3) About the heatwaves and the solution:
I don't know in what country/climate you are living. I'll give you detailed data for where I'm living.
The first attachment gives the temperatures in C of the UPS in my place. Subtract around 5C degrees to get the indoor temperature. The place is a flat in big building, surrounded by other flats - very small area of the walls are external. They face North and South. The UPS is situated in a corridor around the geometric centre of the floor plan. It is almost equally far from the south and north external walls.
The second image is the outdoor temperature in Sofia, Bulgaria. For example let's see the peak in May, 2020. Outdoors is 34C max, UPS is 31C - so indoors is 31-5=26C.

Quite comfortable indoor temperature and it's holding there without AC. However these kind of temperatures require the usage of curtains - we use a tick curtains of 60% cotton and 40% linen and they cover the almost the entire height of the southern walls.


@trinsec @stavros
3/2 (I've underestimated the amount of text)

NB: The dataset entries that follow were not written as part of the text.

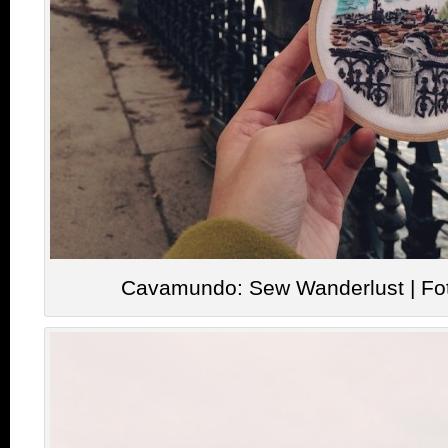
Cavamundo: Sew Wanderlust | Fo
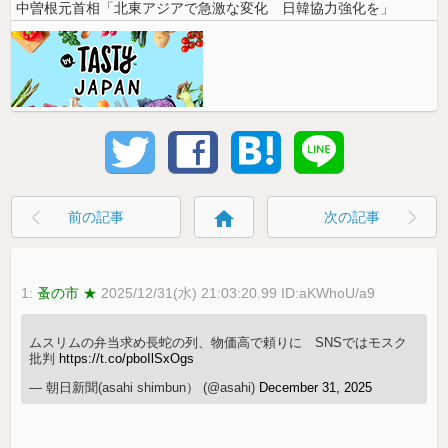
中曽根元首相「北東アジアで急激な変化 日韓協力強化を」
home
前の記事
次の記事
1:
蚤の市 ★
2025/12/31(水) 21:03:20.99 ID:aKWhoU/a9
ムスリムの弁当求め長蛇の列、物価高で頼りに SNSではモスク
批判
https://t.co/pboIlSxOgs
— 朝日新聞(asahi shimbun） (@asahi)
December 31, 2025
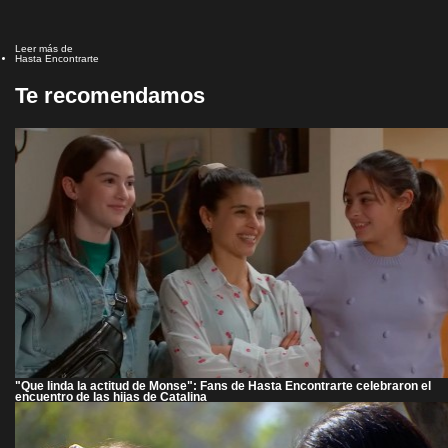
Leer más de
Hasta Encontrarte
Te recomendamos
"Que linda la actitud de Monse": Fans de Hasta Encontrarte celebraron el
encuentro de las hijas de Catalina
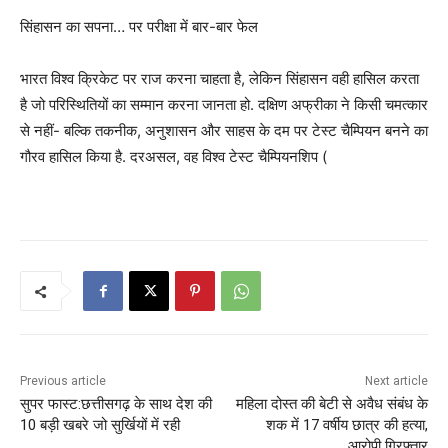
सिंहासन का सपना… पर परीक्षा में बार-बार फेल
भारत विश्व क्रिकेट पर राज करना चाहता है, लेकिन सिंहासन वही हासिल करता
है जो परिस्थितियों का सम्मान करना जानता हो. दक्षिण अफ्रीका ने किसी चमत्कार
से नहीं- बल्कि तकनीक, अनुशासन और साहस के दम पर टेस्ट चैम्पियन बनने का
गौरव हासिल किया है. दरअसल, वह विश्व टेस्ट चैम्पियनशिप (
Previous article
Next article
सुपर फास्ट:छत्तीसगढ़ के साथ देश की
महिला दोस्त की बेटी से अवैध संबंध के
10 बड़ी खबरे जो सुर्खियों में रही
शक में 17 वर्षीय छात्र की हत्या,
आरोपी गिरफ्तार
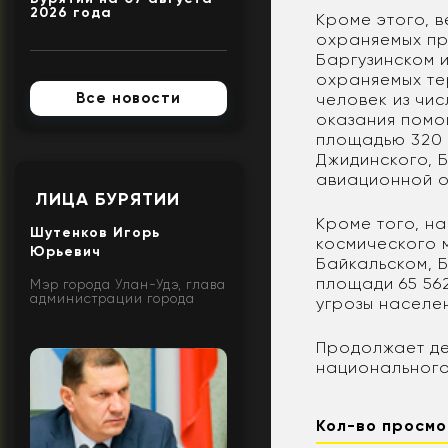
2026 года
Кроме этого, 
охраняемых пр
Баргузинском 
охраняемых те
Все новости
человек из чи
оказания помо
площадью 320 
Джидинского, 
авиационной о
ЛИЦА БУРЯТИИ
Кроме того, н
Шутенков Игорь
космического 
Юрьевич
Байкальском, 
площади 65 562
Мэр города Улан-Удэ, глава
администрации города
угрозы населен
Продолжает де
национального
Кол-во просмо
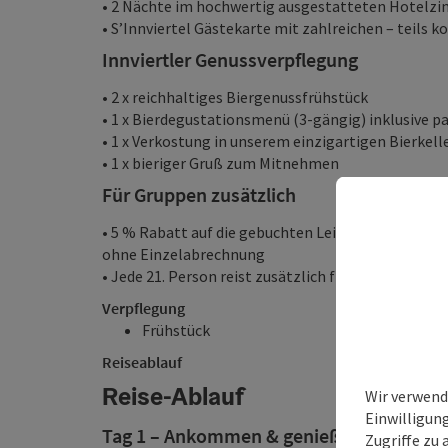
• 2 Nächte im hochwertig ausgestatteten Hotelzi
• S’Innviertel Gästekarte mit zahlreichen – teils k
Innviertler Genussverpflegung
• 2 x reichhaltiges Biergenussfrühstück
• 1 x Bierdegustationsmenü (3-gängig) inklusive p
• 1 x Verkostung in unserem einzigartigen Bierkel
• 1 x bieriger Gruß zum Mitnehmen
Für Gruppen zusätzlich
• 5 % Rabatt auf die gebuchten Leistungen – bei 
ohne Einzelabrechnung
• Jede 21. Person reist zusätzlich frei – im 1. Rang 
Verpflegung
Frühstück
Reiseablauf
Reise-Ablauf
Wir verwend
Einwilligun
Tag 1 – Ankommen & genießen
Zugriffe zu 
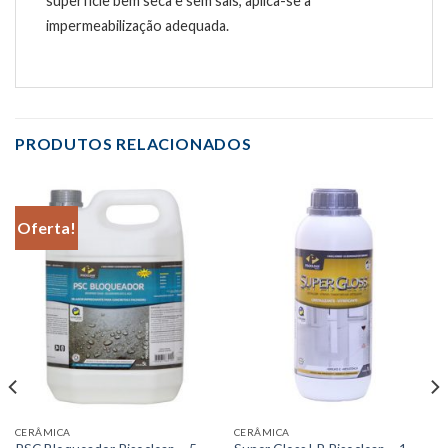
superfície bem seca e sem sais, aplica-se a
impermeabilização adequada.
PRODUTOS RELACIONADOS
Oferta!
CERÂMICA
CERÂMICA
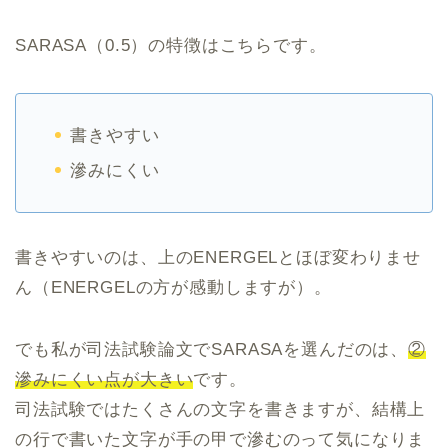
SARASA（0.5）の特徴はこちらです。
書きやすい
滲みにくい
書きやすいのは、上のENERGELとほぼ変わりませ
ん（ENERGELの方が感動しますが）。
でも私が司法試験論文でSARASAを選んだのは、
②
滲みにくい点が大きい
です。
司法試験ではたくさんの文字を書きますが、結構上
の行で書いた文字が手の甲で滲むのって気になりま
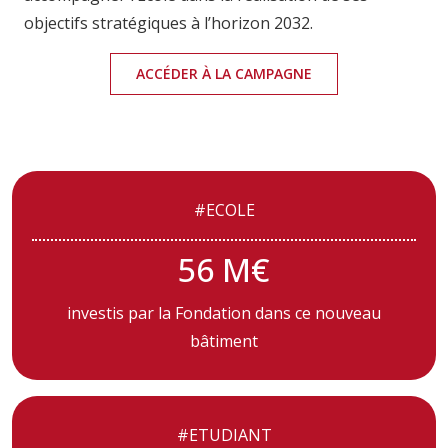
objectifs stratégiques à l’horizon 2032.
ACCÉDER À LA CAMPAGNE
#ECOLE
56 M€
investis par la Fondation dans ce nouveau
bâtiment
#ETUDIANT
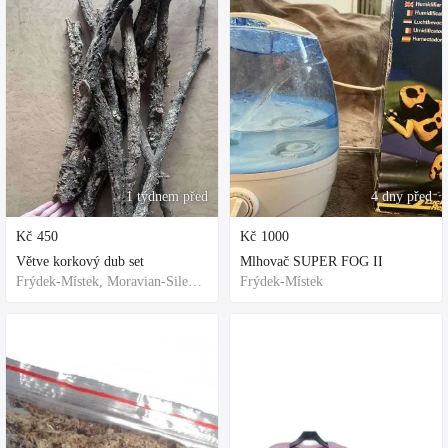
1 týdnem před
4 dny před
Kč
450
Kč
1000
Větve korkový dub set
Mlhovač SUPER FOG II
Frýdek-Místek, Moravian-Silesian Region,Others
Frýdek-Místek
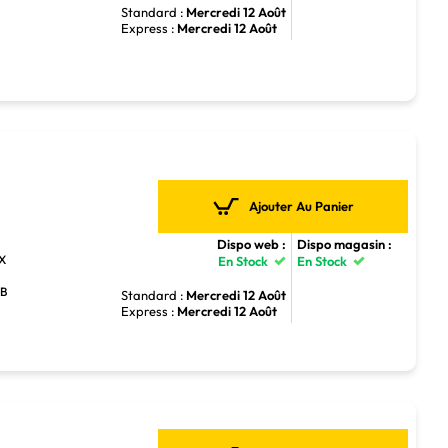
Standard :
Mercredi 12 Août
Express :
Mercredi 12 Août
Ajouter Au Panier
Dispo web :
Dispo magasin :
TX
En Stock
En Stock
GB
Standard :
Mercredi 12 Août
Express :
Mercredi 12 Août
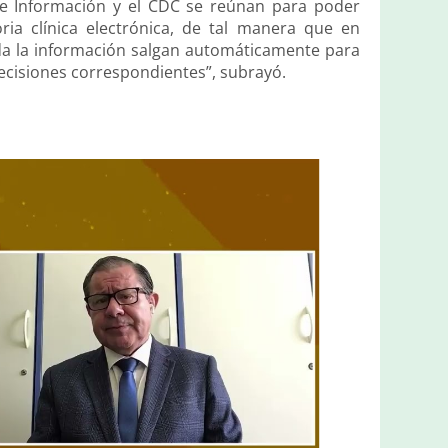
a e Información y el CDC se reúnan para poder
ria clínica electrónica, de tal manera que en
toda la información salgan automáticamente para
ecisiones correspondientes”, subrayó.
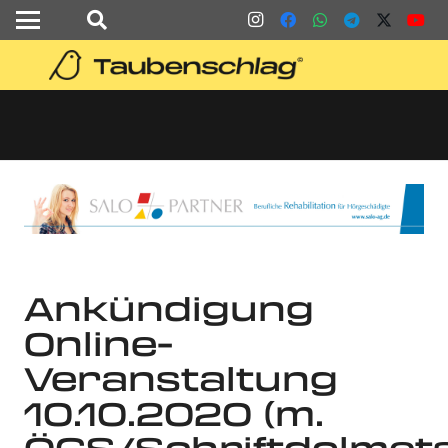
Ankündigung
Online-
Veranstaltung
10.10.2020 (m.
ÖGS/Schriftdolmet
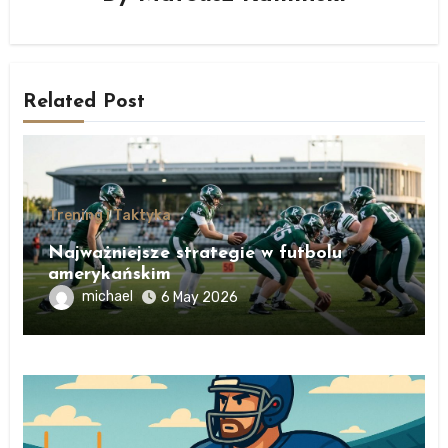
Related Post
Trening i Taktyka
Najważniejsze strategie w futbolu
amerykańskim
michael
6 May 2026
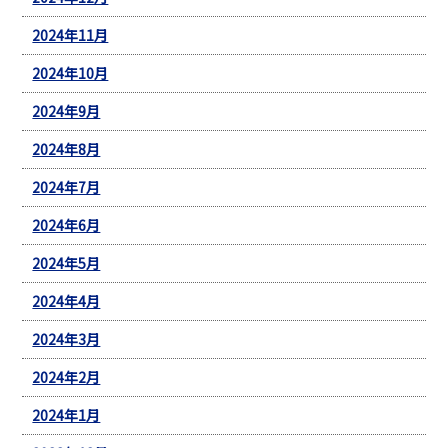
2024年11月
2024年10月
2024年9月
2024年8月
2024年7月
2024年6月
2024年5月
2024年4月
2024年3月
2024年2月
2024年1月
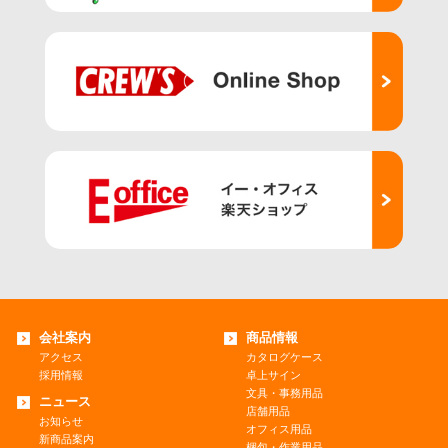
会社案内
商品情報
アクセス
カタログケース
採用情報
卓上サイン
文具・事務用品
ニュース
店舗用品
お知らせ
オフィス用品
新商品案内
梱包・作業用品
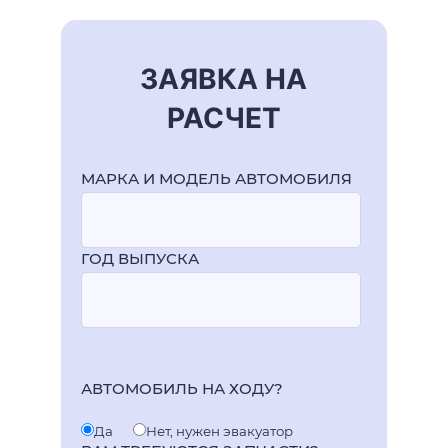
ЗАЯВКА НА
РАСЧЕТ
МАРКА И МОДЕЛЬ АВТОМОБИЛЯ
ГОД ВЫПУСКА
АВТОМОБИЛЬ НА ХОДУ?
Да
Нет, нужен эвакуатор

The renovation was around 10 years ago - external insulation for the walls, new double glazed windows with aluminium frames, new entry door with good sealing at the edges.
My rough calculations give U-values around 0,3-0,35 W/m2K (Watt per square meter per 1 Kelvin temperature difference)(the North-facing walls have some internal insulation also), the windows are around 2,0-2,7 W/m2K (one has the additional energy coating). These values roughly translate to the German standard ENEV 2002 (the third image, taken from, page 13 of the PDF).
The easy upgrade path for this place is to replace the double-glazed glass with triple-pane glazing. Utilizing E-coatings and wide glass spacing (around 40mm total depth of the glass package) we could go at around 0,9-1,0 W/m2K. This upgrade should cut around 50% of the total heat losses (or gains in the summer) because the window area is almost 50% from the total outdoor-facing surfaces and because the losses are currently significantly bigger there.

We have 10 C or Kelvin temperature difference(25 indoor, 35 outdoor) and 10 sq.m of glazing.
in the case of U-value of 2,7 this gives us:
10 (temp diff)*10 (area of the glazing) * 2,7 = 270 W are flowing through the window into the room at the given temperature difference (10 degrees C).
With U-value of 1,0 we get:
10 (temperature diff) * 10 (sq. meters of glazing) * 1,0 = 100 Watts of power heating the same room.

Let's compare them: with the better windows the room will get the same amount of energy about 3 times longer - 3 hours for the better windows vs 1 hour for the base scenario. 300 Wh of energy (300 watts of power for 1 hour) is not insignificant amount.

@trinsec @stavros
I've forgot about the expenses and costs back then:
because there is relatively small area facing outdoors the costs are not very high. The AC unit power for the area when not insulated would be one 9000 BTU and one 18000 BTU units:
1) the windows (around 13 sq.m) - the price of 2 cheap or 1,4 high-quality AC units with inverter;
2) the external thermal insulation (around 35 sq.m) - around 10% more than the windows.

So far (10 years) I had to replace 2 (two) handles and two separate details of a scissors/tilt mechanism.